A surprising feature of this last paper is that anxiety and depression results in PILO rats are opposite to what would be expected from anxious and depressed rats. In the open field test, anxious rats tended to avoid visiting the center of the apparatus, being more exposed. Here, PILO rats explored this region more, as though they were less anxious. Similarly, in the 2011 paper and other reports (7), PILO rats spent more time in the open arm of the elevated plus-maze instead of spending most of their time in the closed arms, as an anxious rat would do (8). The saccharin consumption test is often used as a test of anhedonia, the inability to experience pleasure from normally enjoyable stimuli such as sweet drinking water. As for rat models of depression, PILO rats were previously reported to fail to consume more saccharin solution (9). In the current paper, however, Inostroza showed the opposite behavior: The rats consumed more saccharin, as though they were “hedonic” instead of anhedonic. Again, this discrepancy between reports points to the large variability in these models, not only among treatments and strains but also among laboratories and induction protocols. For instance, unlike the present report, significant water maze impairments have been documented in an intrahippocampal KA model, expected to be milder than the IP version (10). In general, these results warrant more investigation of the mechanisms responsible for treatment and strain susceptibility to anatomical, inflammatory, and behavioral alterations.

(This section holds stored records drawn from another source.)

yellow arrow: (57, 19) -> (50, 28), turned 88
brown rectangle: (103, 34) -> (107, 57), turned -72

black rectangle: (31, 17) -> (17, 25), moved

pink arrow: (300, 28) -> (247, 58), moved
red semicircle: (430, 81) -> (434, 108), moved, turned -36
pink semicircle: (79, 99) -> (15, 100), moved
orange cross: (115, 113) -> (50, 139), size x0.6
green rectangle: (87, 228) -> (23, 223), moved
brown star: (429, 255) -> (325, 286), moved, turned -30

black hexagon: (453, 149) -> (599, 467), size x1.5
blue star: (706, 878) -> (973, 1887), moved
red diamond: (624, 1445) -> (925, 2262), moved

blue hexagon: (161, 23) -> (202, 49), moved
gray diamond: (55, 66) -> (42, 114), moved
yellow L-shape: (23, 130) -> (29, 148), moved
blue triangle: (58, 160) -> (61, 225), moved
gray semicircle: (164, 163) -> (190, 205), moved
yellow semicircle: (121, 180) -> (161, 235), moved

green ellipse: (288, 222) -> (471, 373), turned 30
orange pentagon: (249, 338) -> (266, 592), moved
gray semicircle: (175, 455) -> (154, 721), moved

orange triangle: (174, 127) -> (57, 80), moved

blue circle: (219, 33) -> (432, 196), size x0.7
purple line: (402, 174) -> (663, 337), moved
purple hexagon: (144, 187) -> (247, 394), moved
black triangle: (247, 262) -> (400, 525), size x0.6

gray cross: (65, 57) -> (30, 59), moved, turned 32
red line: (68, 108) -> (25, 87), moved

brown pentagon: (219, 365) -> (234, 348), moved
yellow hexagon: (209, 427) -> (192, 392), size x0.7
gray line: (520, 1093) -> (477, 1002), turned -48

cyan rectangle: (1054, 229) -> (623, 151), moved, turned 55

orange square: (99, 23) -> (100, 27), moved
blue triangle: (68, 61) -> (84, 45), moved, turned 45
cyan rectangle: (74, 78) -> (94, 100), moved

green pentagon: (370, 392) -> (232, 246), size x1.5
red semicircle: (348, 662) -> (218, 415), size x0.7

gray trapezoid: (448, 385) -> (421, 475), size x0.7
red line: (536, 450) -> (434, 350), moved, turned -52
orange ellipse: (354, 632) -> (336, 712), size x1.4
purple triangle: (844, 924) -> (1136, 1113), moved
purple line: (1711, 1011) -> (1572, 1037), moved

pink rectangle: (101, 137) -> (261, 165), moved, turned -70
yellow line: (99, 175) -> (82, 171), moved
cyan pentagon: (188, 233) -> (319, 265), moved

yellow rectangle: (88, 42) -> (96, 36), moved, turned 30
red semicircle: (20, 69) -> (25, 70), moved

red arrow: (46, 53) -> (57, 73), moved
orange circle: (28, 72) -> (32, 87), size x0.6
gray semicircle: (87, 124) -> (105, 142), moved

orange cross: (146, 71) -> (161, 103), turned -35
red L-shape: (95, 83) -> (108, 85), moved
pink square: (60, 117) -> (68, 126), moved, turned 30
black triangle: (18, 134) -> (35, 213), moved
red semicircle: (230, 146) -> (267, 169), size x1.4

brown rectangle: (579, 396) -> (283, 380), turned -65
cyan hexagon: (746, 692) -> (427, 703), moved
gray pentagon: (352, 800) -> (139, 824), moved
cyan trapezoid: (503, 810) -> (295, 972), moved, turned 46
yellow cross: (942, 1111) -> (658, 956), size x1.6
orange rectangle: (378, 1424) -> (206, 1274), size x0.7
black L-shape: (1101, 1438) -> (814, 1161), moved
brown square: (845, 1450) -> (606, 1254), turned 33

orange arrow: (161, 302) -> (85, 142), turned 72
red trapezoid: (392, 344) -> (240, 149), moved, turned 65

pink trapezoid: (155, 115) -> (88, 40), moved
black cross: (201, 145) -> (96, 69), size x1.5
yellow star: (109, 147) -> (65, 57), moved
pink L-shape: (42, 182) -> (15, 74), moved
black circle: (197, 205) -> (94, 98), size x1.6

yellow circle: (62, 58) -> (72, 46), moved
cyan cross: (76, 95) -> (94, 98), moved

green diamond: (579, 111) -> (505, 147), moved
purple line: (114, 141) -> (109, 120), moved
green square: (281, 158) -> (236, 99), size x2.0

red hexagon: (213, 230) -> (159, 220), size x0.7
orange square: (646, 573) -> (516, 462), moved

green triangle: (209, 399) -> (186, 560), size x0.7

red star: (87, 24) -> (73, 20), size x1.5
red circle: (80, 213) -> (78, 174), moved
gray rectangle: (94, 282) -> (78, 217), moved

Overall, these results show that KA and PILO rats did not differ in terms of severity and frequency of seizures but that cognitive and emotional outcomes instead strongly correlated with the extent of anatomical lesions and cortisol levels. Therefore, the findings support the notion that the epileptic condition (i.e., the fact of having seizures) is not the only contributor to cognitive and emotional outcomes and that treatments focusing only on seizures may not be sufficient to improve these comorbidities. Strategies aimed at preserving and restoring the integrity of the underlying substrate may also critically improve patients’ quality of life.